The Thoroughbred mare with the aberrant chromosome was genotyped for the standard genome-wide set of STRs confirming the parentage of her sire and dam. To determine the parental origin of the der and the efficiency of STR genotyping for the detection of X chromosome abnormalities, we genotyped the Thoroughbred mare and her sire and dam for a set of ECAX STR-markers: LEX026 and LEX027 from Xp, TKY270 from Xq proximal region, and TKY38, TKY598, LEX022, LEX003, and TKY754 spanning 89.5–119.7 Mb from the distal Xq (Table 2). All Xp markers in the trio were homozygous and thus uninformative. The marker from the Xq proximal region was heterozygous in the case and in agreement with cytogenetic findings that this region is present both in the normal X and the der. All markers from the distal Xq region were homozygous in the case, which is unexpected when compared with both mare and sire types, thus in agreement with the loss of this region in the der. Comparison of STR genotypes for the ECAXq23q29 region (deleted in the der) in the trio determined that the Thoroughbred mare carried only maternal alleles in this region (Table 2), inferring that the der was of paternal origin.

SHOX Genotype

The SHOX gene is located on the proximal portion of the p arm of the X chromosome, and previously 2 deletions in this gene were identified as causal for skeletal atavism, a recessive abnormal bone developmental disorder [Rafati et al., 2016]. While the location of this gene and copy number appear to be unaffected by the der, we aimed to rule these mutations out as the cause of the short statue in this mare. Genotyping for these deletions was performed using the commercially available assay at the Veterinary Genetics Laboratory and neither of the skeletal atavism deletions were detected (reported genotype N/N).

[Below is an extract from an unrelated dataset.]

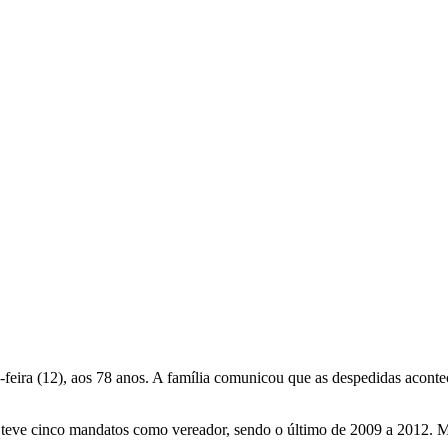
feira (12), aos 78 anos. A família comunicou que as despedidas aconte
teve cinco mandatos como vereador, sendo o último de 2009 a 2012. Méd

We described here an unusually complex unbalanced intra-X chromosome rearrangement combined with an X-autosome translocation in an overall healthy but small in stature Thoroughbred mare. Cytogenetically, the case is unique with hardly anything comparable reported in horses or other domestic species. Of the 2 previously described X-autosome translocations in the horse, one was balanced and reciprocal [64,X,t(1p;Xp)(1q;Xq); Bugno-Poniewierska et al., 2018] and the other unbalanced [64,X,der(X),t(Xq;l5q)] with Xp deletion and trisomy ECA15 [Power, 1987]. Some of the few complex X chromosome rearrangements described in humans share elements with the presented equine case, but at the same time, are also different [Haltrich et al., 2015; Villa et al., 2017; Peterson et al., 2018]. Unfortunately, as we did not have access to additional tissue samples, it was not possible to study this case for chromatin features, replication patterns, or methylation to determine the functional status of the der and its centromeres. Therefore, as follows, we will discuss the elements of this complex rearrangement one by one in the light of similar human cases and available information for X-autosome translocations in horses and other domestic animals.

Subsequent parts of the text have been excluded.